The steps of a establishing and releasing a TCP connection can be represented as a finite state machine with 11 states.
|CLOSED||No connection is active or pending.|
|LISTEN||The server is waiting for an incoming call.|
|SYN RCVD||A connection request has arrived; wait for ACK.|
|SYN SENT||The application has started to open a connection.|
|ESTABLISHED||The normal data transfer state.|
|FIN WAIT 1||The application has said it is finished.|
|FIN WAIT 2||The other side has agreed to release.|
|TIME WAIT||Wait for all packets to die off.|
|CLOSING||Both sides have tried to close simultaneously.|
|CLOSE WAIT||The other side has initiated a release.|
|LAST ACK||Wait for all packets to die off.|
TCP sliding window is a method to control how much data is sent by a sender to a receiver. It’s used to avoid situations where data is sent too quickly to be processed by the receiver [2, P. 4].
The Window value is the number of octets that can be sent since the last acknowledged segment.
When the Window value is
0, the sender can’t send any data.
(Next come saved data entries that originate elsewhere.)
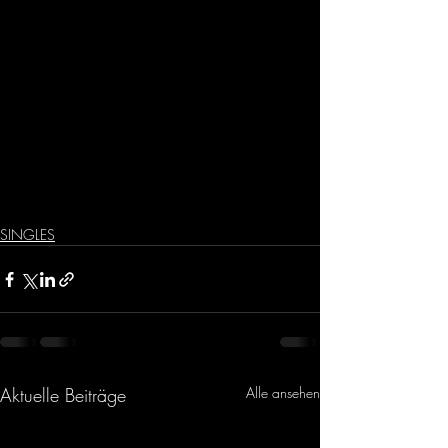
SINGLES
Aktuelle Beiträge
Alle ansehen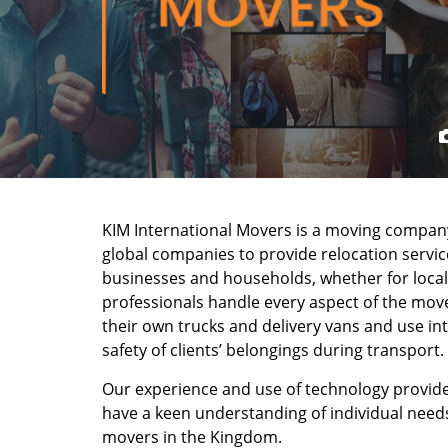
KIM International Movers is a moving company
global companies to provide relocation service
businesses and households, whether for local
professionals handle every aspect of the move
their own trucks and delivery vans and use in
safety of clients’ belongings during transport.
Our experience and use of technology provide
have a keen understanding of individual need
movers in the Kingdom.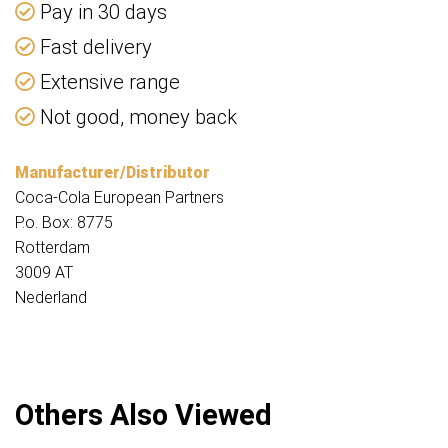
Pay in 30 days
Fast delivery
Extensive range
Not good, money back
Manufacturer/Distributor
Coca-Cola European Partners
P.o. Box: 8775
Rotterdam
3009 AT
Nederland
Others Also Viewed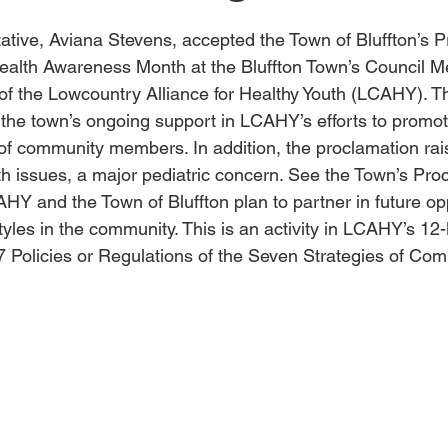
tive, Aviana Stevens, accepted the Town of Bluffton’s P
ealth Awareness Month at the Bluffton Town’s Council M
 of the Lowcountry Alliance for Healthy Youth (LCAHY). T
 the town’s ongoing support in LCAHY’s efforts to promo
of community members. In addition, the proclamation ra
th issues, a major pediatric concern. See the Town’s Pro
AHY and the Town of Bluffton plan to partner in future opp
tyles in the community. This is an activity in LCAHY’s 12
7 Policies or Regulations of the Seven Strategies of Com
There are two exceptions:
- Data can be sent if it’s urgent.
- A 1-byte segment can be sent to “force the receiver to reannounce the next byte expected and the window size” (a technique known as TCP window probe) [1, P. 566].
TCP uses timers to do part of its work. These include:
- RTO timer
- Persistence timer
The RTO (Retransmission TimeOut) timer is used for retransmission. Each time a segment is sent, a retransmission timer is started. If the timer completes before the segment has been acknowledged, the segment is retransmitted. The timer value is calculated dynamically, and adjusted according to current network conditions [1, Pp. 568-9].
The persistence timer is used to avoid deadlock when a receiver sends an acknowledgement with a window of
0, but when the receiver updates the window, the message is lost. When the persistance timer runs, the sender transmits a window probe to ensure it has up-to-date window information [1, P. 571].
TCP is the main network protocol in the Internet stack that’s responsible for avoiding network congestion (IP simply drops packets).
TCP uses the window mechanism to control the data flow, and packet loss as the signal that there’s congestion. It maintains a congestion window, separate from the current window value. The congestion window size is the number of bytes that the sender can have in flight at a time. TCP stops sending traffic if either the congestion window or the window are full [1, Pp. 571-2].
The initial congestion window is set to a small value of at most 4 segments. Each time an acknowledgement is received, the sender sends 1 extra segments worth of bytes. This algorithm is called slow start, and it exponentially increases the amount of data sent [1, P. 574].
The sender keeps a slow start threshold for the connection. This is set high initially, so that it doesn’t limit the connection. When packet loss is detected, the slow start threshold is set to half the congestion window. When the slow start threshold is reached, TCP switches to additive increase. The congestion window is increased by 1 segment each round trip time [1, P. 576].
Instead of waiting for the retransmission timeout to detect packet loss, TCP also uses out-of-order packets as a signal that packets have been lost. When a receiver receives out of order packets, it sends duplicate acknowledgements to the sender so that the sender can retransmit the packet, which is presumed to be lost. This heuristic is known as fast retransmission [1, P. 577].
-  A. Tanenbaum and D. Wetherall, Computer Networks, 5th ed. 2011.
-  “Transmission Control Protocol,” no. 793. RFC Editor, Sep-1981.